Wednesday, 21 September 2011

Day 18: Billings, MT - Laramie, WY

As promised here is a photo of The BEAR invading the hotel.  I further note that every official notice in the place has, under the normal text, the same thing in Braille.  I find this pleasing.

I further further note that everything in America, to a greater or lesser extent, goes "Bong".  The motor-car goes "Bong" if you open the door while the keys are in the ignition, or while the lights are on, or if the engine is running but you have no seat belt on, or when the toast is ready.  The lift in the hotel goes "Bong" when it arrives at a floor, even when it's not stopping there.  I think I've heard motor-spirit dispensing pumps go "Bong" too, but usually only after I've kicked them for asking me for a "5 digit ZIP code", whatever one of those may be.  Note to America: please stop going "Bong".  Thank you.

Much of today's route is via I-90 and I-25, but the scenery is pretty similar to what would be viewed from the normal roads.  Today this is less brush and more grassland, as Billings is fewer than 1,000 metres above sea level.  The further south one goes, the higher one climbs and the brush attempts to take over, though it's never quite entirely successful.
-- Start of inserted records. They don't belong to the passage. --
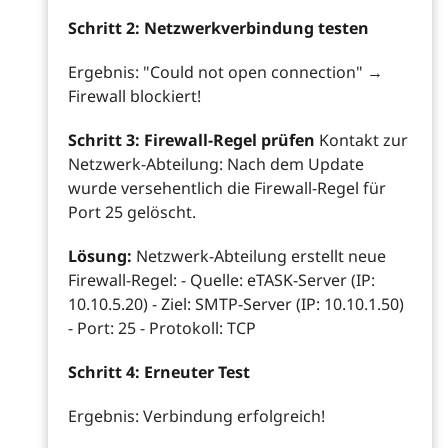
Schritt 2: Netzwerkverbindung testen
Ergebnis: "Could not open connection" →
Firewall blockiert!
Schritt 3: Firewall-Regel prüfen
Kontakt zur
Netzwerk-Abteilung: Nach dem Update
wurde versehentlich die Firewall-Regel für
Port 25 gelöscht.
Lösung:
Netzwerk-Abteilung erstellt neue
Firewall-Regel: - Quelle: eTASK-Server (IP:
10.10.5.20) - Ziel: SMTP-Server (IP: 10.10.1.50)
- Port: 25 - Protokoll: TCP
Schritt 4: Erneuter Test
Ergebnis: Verbindung erfolgreich!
Here's one I took earlier...
The first point of interest, unless you're enough of an anorak to take interest in a couple of stationary coal trains each 1.2 miles long, is the Little Bighorn battlefield.  I stopped here in 2005 and thus did not propose to do so again.  General Custer had both the high ground and the fire-power but managed to lose anyway.  Subsequent analyses of the battle tend to indicate that George Armstrong Custer was at least seven of the British Army's eleven officially-recognised types of fucking idiot.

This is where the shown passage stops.